When we consume healthy fats, our body breaks them down into fatty acids which are immediately used for energy. Fat has three times the energy of sugar and stays in the blood longer causing you to feel satisfied so you don’t get hungry for a longer period of time. Starting your day with healthy fats keeps you from getting hungry in the late morning and helps your brain work better. The brain is sixty percent fat; each nerve and brain cell is covered and protected by fat. Fat is a critical energy source for the brain and is essential for proper brain development, so children especially need healthy fat. Every cell in our body has a fatty or lipid layer that regulates nutrients going into the cell and toxins going out of the cell. The building blocks of hormones, such as estrogen and testosterone come from fat. Your body cannot make Vitamin D and Vitamin A or absorb calcium without fat.

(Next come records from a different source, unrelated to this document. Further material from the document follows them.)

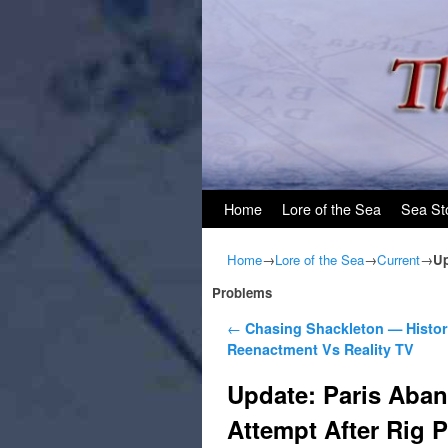
Skip to primary content
Skip to secondary content
Home
Lore of the Sea
Sea St
Home
→
Lore of the Sea
→
Current
→
Up
Problems
Post navigation
←
Chasing Shackleton — Histor
Reenactment Vs Reality TV
Update: Paris Aba
Attempt After Rig 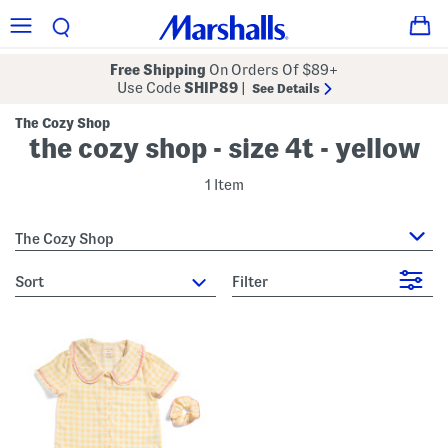
Free Shipping
On Orders Of $89+
Use Code
SHIP89
|
See Details
The Cozy Shop
the cozy shop - size 4t - yellow
1 Item
The Cozy Shop
sort
Filter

Dietary fats come from both plants and animals. Based on their structure, fats are described as saturated, mono-unsaturated, poly-unsaturated, and trans fats. Nutritionists suggest we get 20 to 35 percent of our required calories from fat. An average, moderately active adult, trying to maintain their weight, would consume about 2,000 calories a day. That person would optimally have 40 to 70 grams of fat a day. Those fats ideally would be 1/3 or less from healthy saturated fat, 1/3 or more from mono-unsaturated fat and 1/3 or more from poly-unsaturated fats. TRANS-FATS are unhealthy and should be avoided. POLY-UNSATURATED FATS can be classified as omega 3, omega 6 and omega 9. Omega 3 and omega 6 are essential fats that we must get from food. Our Western diet provides an abundance of omega 6 fatty acid in processed oils, as well as naturally in nuts and seeds and the oils from them. Omega 6 fatty acids promote clotting, cell proliferation and immune system support whereas Omega 3 fatty acids are anti-inflammatory, working opposite of Omega 6 fatty acids. The body needs both in the correct ratio, which is about 2 - 4 Omega 6 to 1 Omega 3. Our modern diet provides 15:1 to 22:1 ratio of Omega 6 to Omega 3! Safflower and Cottonseed oil are high in poly-unsaturated fats, have a higher ratio of Omega 6, and should be limited. Macadamia nuts and oil have a ratio of 1 omega 6 to 1 omega 3 and are highly recommended.

There has been controversy about the health benefits of SATURATED FATS, which are solid at room temperature. What matters is the source of the saturated fat. Lard and Butter are examples saturated fat that when conventionally raised, are considered unhealthy. However, when meat, eggs and dairy come from organic, grass fed animals, they provide healthy saturated fats as well as other nutrients. Butter and Ghee from pasture-raised/grass fed animals contain nutrients such as calcium and Vitamin K2, which helps build strong bones. Ghee is butter that has the lactose and casein removed and is usually safe for those sensitive to those components. Coconut oil is gaining popularity as a saturated fat and is good for cooking because it is stable at higher temperatures and has a nutty flavor. Coconut oil has antimicrobial and antifungal properties and is easy to digest. Some people add it to coffee, use it to make chocolate candy, or spread it on toast to help sustain energy for the brain.

When buying coconut oil and other oils, look for one that is not heated and does not have chemicals added for extraction. Avoid oil that is hydrogenated or partially hydrogenated. In general cold press, raw, unrefined products are healthier and have a mild coconut smell and flavor.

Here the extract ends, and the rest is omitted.